Far from the Madding Crowd was recommended to me as a description of life in all four seasons. I had expected something more like Jane Austen with balls in London and whatnot, but I guess this is the Romantic era, so instead I was treated to pre-modern English country farming, which was a nice change. Divorced as I am from the production of food, I think I actually connect better with Jane Austen’s imperiled nobility who also live a life divorced from food production, but it is a nice backdrop, and I felt like I have a little better idea of how pre-modern farming and village life worked in England. It feels like it is a little simplified, and I doubt that sheep lying on the ground dying of bloat leap high into the air with their last breath, but it does seem like Hardy has some firsthand knowledge of sheep and harvests.
This is sort of a counterpoint to Jane Austen. Sense and Sensibility and Pride and Prejudice explore some of the female tensions of wanting to marry for love, but also someone of good quality, and someone who is available, while here Hardy illustrates the main male responses to women. Gabriel is the man who is can continue loving after rejection, while Boldwood fantasizes and fetishes Bathsheba and is unable to get over her. In both cases, soldiers just want a short-term fling, and when one gets trapped in wedlock out of social expectations, it is not a fun place to be.
This is not a complicated novel. The plot happens just as you expect: Gabriel gets the girl after she finally realizes his value, and Boldwood kills Troy. I did not expect the intervening marriage, although perhaps my lack of imagination in ways marriages could end quickly in a book instead of continuing for fifty years is responsible for that. The strength of the book is in the rich description of pastoral life, in involving the villagers to move plot points while at the same time fleshing out their personalities, and in the psychological commentary. Hardy’s commentary on women, of whom Bathsheba is a template, and of the various kinds of men is insightful and witty. After we see Sergeant Troy being flagrantly forward and profligate in his praise, Hardy observes that Boldwood had not told Bathsheba that he thought she was beautiful (being consumed with himself). He observes that Gabriel was the sort whose exterior was inconsistent with his interior value. My favorite is in chapter five, of Boldwood, “It may be observed that there is no regular path for getting out of love as there is for getting in. Some people look upon marriage as a short cut that way, but it has been known to fail.”

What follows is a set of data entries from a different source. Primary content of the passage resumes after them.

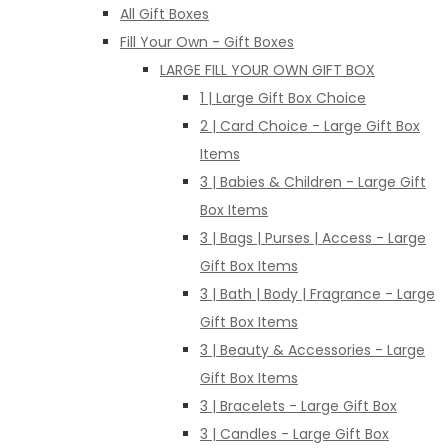
All Gift Boxes
Fill Your Own - Gift Boxes
LARGE FILL YOUR OWN GIFT BOX
1 | Large Gift Box Choice
2 | Card Choice - Large Gift Box
Items
3 | Babies & Children - Large Gift
Box Items
3 | Bags | Purses | Access - Large
Gift Box Items
3 | Bath | Body | Fragrance - Large
Gift Box Items
3 | Beauty & Accessories - Large
Gift Box Items
3 | Bracelets - Large Gift Box
3 | Candles - Large Gift Box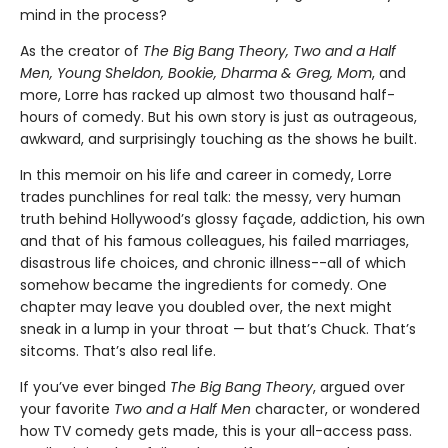
mind in the process?
As the creator of
The Big Bang Theory, Two and a Half
Men, Young Sheldon, Bookie, Dharma & Greg, Mom
, and
more, Lorre has racked up almost two thousand half-
hours of comedy. But his own story is just as outrageous,
awkward, and surprisingly touching as the shows he built.
In this memoir on his life and career in comedy, Lorre
trades punchlines for real talk: the messy, very human
truth behind Hollywood’s glossy façade, addiction, his own
and that of his famous colleagues, his failed marriages,
disastrous life choices, and chronic illness--all of which
somehow became the ingredients for comedy. One
chapter may leave you doubled over, the next might
sneak in a lump in your throat — but that’s Chuck. That’s
sitcoms. That’s also real life.
If you’ve ever binged
The Big Bang Theory
, argued over
your favorite
Two and a Half Men
character, or wondered
how TV comedy gets made, this is your all-access pass.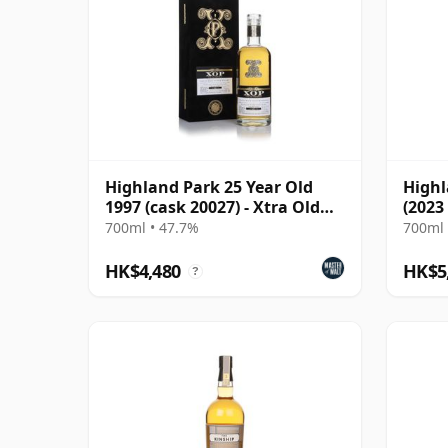
Highland Park 25 Year Old
Highl
1997 (cask 20027) - Xtra Old
(2023
Particular
700ml • 47.7%
700ml 
HK$4,480
HK$5
?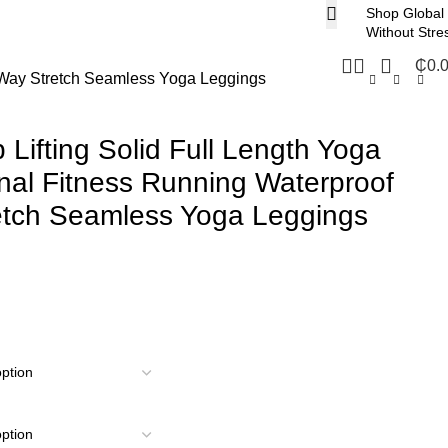
Shop Global
Without Stre
₵
0.
r-Way Stretch Seamless Yoga Leggings
 Lifting Solid Full Length Yoga
al Fitness Running Waterproof
etch Seamless Yoga Leggings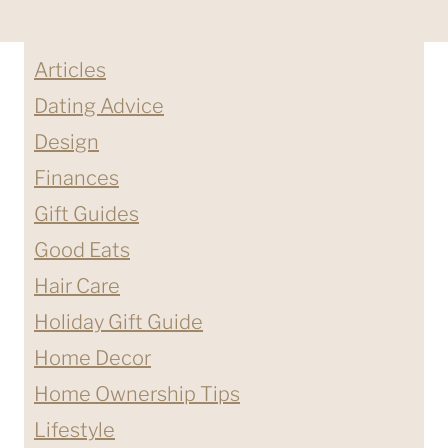
Articles
Dating Advice
Design
Finances
Gift Guides
Good Eats
Hair Care
Holiday Gift Guide
Home Decor
Home Ownership Tips
Lifestyle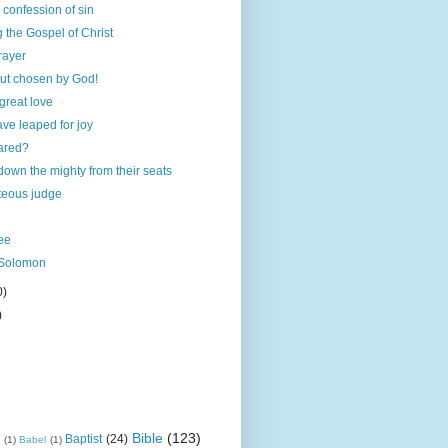
 confession of sin
ng the Gospel of Christ
rayer
but chosen by God!
 great love
ave leaped for joy
ared?
down the mighty from their seats
teous judge
ee
 Solomon
0)
)
Bible
(123)
Baptist
(24)
k
(1)
Babel
(1)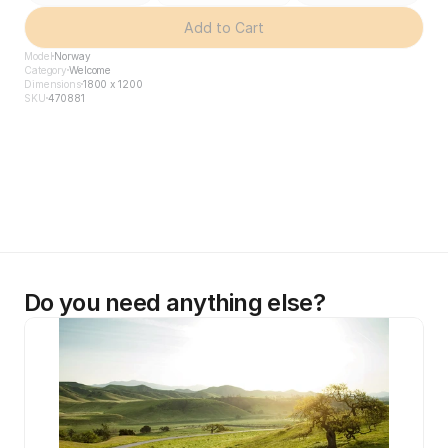
Add to Cart
Model
Norway
Category
Welcome
Dimensions
1800 x 1200
SKU
470881
Do you need anything else?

While perhaps not as elegant as Austen, Hardy has written a comparably good work. It is well-written, with vivid characters and background activities. Judging from the introduction of the edition I read, he succeeded so well that he had to inform readers that there was no area of Victorian England called Wessex, and that he had imported that name from Anglo-Saxon times as it was unused in the present. Demonstrably, a 100-year book.